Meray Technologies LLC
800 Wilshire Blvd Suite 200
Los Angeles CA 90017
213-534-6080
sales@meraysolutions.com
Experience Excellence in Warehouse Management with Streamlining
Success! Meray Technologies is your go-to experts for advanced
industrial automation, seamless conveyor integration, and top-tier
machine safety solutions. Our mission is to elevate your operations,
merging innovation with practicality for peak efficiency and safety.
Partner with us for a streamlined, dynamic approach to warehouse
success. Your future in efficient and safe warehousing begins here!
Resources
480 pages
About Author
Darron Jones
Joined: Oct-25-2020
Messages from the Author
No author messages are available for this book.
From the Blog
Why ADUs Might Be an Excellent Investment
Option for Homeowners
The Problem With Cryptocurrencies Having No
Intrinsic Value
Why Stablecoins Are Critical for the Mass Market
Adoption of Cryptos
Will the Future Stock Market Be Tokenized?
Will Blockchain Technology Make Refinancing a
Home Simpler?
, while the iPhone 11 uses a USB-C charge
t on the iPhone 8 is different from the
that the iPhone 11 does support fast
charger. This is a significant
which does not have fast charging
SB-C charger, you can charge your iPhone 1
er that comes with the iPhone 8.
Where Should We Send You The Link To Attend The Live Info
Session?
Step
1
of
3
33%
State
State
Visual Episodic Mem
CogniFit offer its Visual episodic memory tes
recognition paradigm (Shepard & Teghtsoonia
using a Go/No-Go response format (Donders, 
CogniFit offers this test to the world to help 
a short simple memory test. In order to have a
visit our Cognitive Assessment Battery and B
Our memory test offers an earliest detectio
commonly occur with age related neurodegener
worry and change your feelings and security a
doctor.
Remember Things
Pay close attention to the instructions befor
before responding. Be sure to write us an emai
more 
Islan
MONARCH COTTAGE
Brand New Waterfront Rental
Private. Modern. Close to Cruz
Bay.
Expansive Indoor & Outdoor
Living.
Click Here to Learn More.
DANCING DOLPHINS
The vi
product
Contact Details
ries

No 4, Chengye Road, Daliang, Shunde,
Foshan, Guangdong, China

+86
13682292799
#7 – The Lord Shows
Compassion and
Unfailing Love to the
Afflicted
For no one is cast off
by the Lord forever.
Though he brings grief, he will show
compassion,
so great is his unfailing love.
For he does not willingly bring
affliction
════
When the word "Technologies" shows up in a line of the entries, pull that line out.

RESPONSE AREA
Meray Technologies LLC
Success! Meray Technologies is your go-to experts for advanced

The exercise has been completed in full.